Entries supplied Start Marker
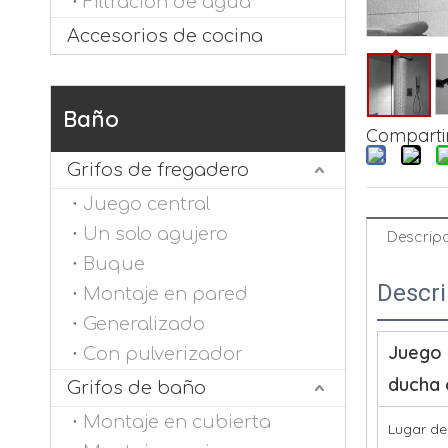
Filtración de agua
Accesorios de cocina
Baño
Compartir
Grifos de fregadero
Juego central
Un solo agujero
Descrip
Buque
Descri
Montaje en pared
Generalizado
Juego 
Con pulverizador
ducha 
Grifos de baño
Montaje en cubierta
Lugar de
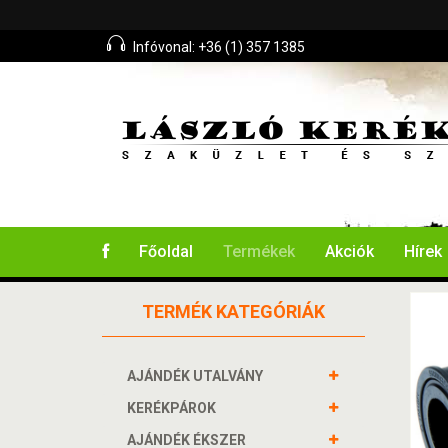
Infóvonal: +36 (1) 357 1385
Főoldal
Termékek
Akciók
Hírek
TERMÉK KATEGÓRIÁK
AJÁNDÉK UTALVÁNY
KERÉKPÁROK
AJÁNDÉK ÉKSZER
Entries supplied End Marker
* _Goal of the exercise_:
Could you reproduce the records above exactly, leaving out every picture?

* _Problem solution_:
Filtración de agua
Accesorios de cocina
Baño
Compartir
Grifos de fregadero
Juego central
Un solo agujero
Descrip
Buque
Descri
Montaje en pared
Generalizado
Juego 
Con pulverizador
ducha 
Grifos de baño
Montaje en cubierta
Lugar de
Infóvonal: +36 (1) 357 1385
Főoldal
Termékek
Akciók
Hírek
TERMÉK KATEGÓRIÁK
AJÁNDÉK UTALVÁNY
KERÉKPÁROK
AJÁNDÉK ÉKSZER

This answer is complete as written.